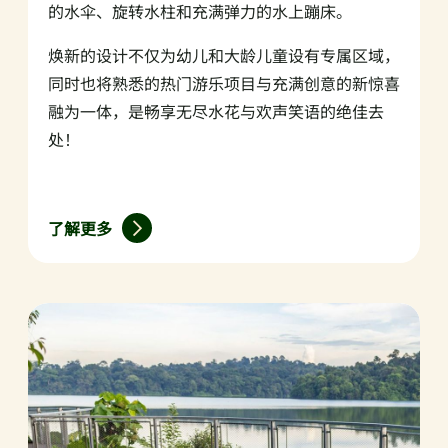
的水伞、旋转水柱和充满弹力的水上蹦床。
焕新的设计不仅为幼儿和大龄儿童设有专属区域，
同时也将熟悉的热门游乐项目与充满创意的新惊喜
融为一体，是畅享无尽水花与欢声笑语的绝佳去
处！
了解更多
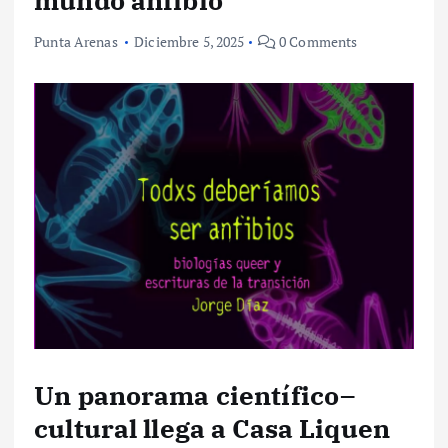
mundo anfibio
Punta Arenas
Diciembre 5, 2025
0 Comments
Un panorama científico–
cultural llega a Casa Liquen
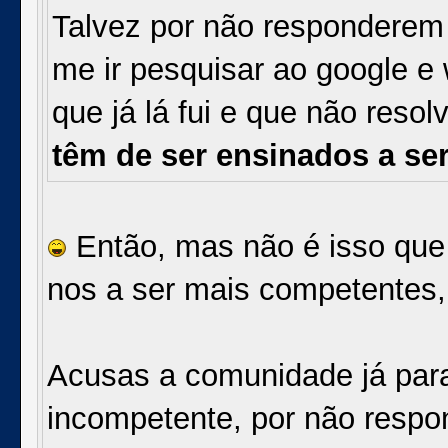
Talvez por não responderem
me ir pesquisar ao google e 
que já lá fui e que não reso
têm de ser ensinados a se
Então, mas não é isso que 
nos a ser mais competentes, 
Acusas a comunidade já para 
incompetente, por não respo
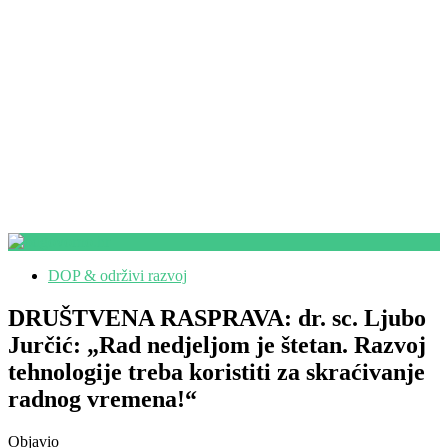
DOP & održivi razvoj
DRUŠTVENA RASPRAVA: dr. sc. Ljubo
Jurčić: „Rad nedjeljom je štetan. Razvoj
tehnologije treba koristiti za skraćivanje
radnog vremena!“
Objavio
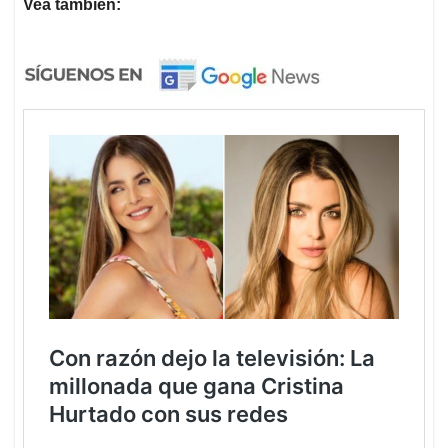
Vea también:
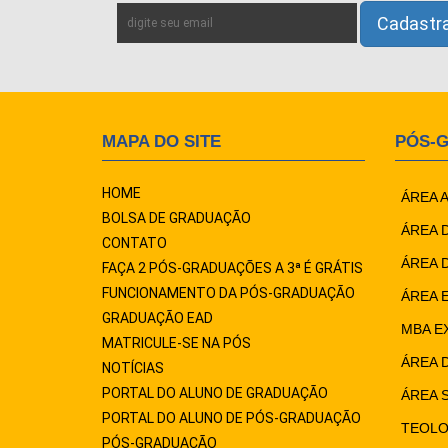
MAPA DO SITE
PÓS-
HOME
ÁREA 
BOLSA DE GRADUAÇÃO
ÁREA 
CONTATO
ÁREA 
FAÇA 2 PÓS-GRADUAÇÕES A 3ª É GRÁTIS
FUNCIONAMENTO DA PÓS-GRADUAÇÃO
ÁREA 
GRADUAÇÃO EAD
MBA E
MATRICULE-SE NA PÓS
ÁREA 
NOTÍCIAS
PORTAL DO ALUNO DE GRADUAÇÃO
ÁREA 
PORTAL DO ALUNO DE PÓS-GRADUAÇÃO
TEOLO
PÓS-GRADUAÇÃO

★ ★ ★ ★ ★

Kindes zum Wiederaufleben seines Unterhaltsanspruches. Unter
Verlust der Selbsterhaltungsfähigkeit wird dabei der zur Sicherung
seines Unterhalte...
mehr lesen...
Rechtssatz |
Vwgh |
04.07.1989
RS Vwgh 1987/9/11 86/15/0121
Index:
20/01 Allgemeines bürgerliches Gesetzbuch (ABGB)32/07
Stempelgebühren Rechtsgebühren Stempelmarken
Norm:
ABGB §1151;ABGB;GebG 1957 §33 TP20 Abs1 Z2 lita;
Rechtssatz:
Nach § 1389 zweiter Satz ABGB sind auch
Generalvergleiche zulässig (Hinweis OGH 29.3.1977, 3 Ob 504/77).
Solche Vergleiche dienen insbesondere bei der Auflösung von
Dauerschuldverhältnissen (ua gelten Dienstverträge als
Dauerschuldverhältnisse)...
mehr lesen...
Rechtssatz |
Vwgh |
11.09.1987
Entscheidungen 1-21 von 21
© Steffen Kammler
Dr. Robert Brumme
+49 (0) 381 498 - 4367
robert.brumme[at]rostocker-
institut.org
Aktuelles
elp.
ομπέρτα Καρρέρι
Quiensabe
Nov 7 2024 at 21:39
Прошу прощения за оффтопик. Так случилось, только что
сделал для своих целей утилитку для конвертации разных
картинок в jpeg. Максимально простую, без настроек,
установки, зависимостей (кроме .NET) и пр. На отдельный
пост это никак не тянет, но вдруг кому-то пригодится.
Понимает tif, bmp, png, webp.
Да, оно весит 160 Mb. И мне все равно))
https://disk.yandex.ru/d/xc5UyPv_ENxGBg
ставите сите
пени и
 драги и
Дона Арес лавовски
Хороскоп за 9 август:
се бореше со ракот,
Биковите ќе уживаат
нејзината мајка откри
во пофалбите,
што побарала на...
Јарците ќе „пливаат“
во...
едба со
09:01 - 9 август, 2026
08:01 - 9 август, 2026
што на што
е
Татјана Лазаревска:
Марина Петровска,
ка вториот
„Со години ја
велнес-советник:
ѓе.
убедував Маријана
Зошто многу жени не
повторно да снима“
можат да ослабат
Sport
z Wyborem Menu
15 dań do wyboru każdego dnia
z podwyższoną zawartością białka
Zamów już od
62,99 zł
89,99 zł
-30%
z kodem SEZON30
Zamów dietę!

★ ★ ★ ★ ★

Problem requirements ▸
Go line by line through the records and copy those that contain the word "август".

Exercise result ▸
Хороскоп за 9 август:
09:01 - 9 август, 2026
08:01 - 9 август, 2026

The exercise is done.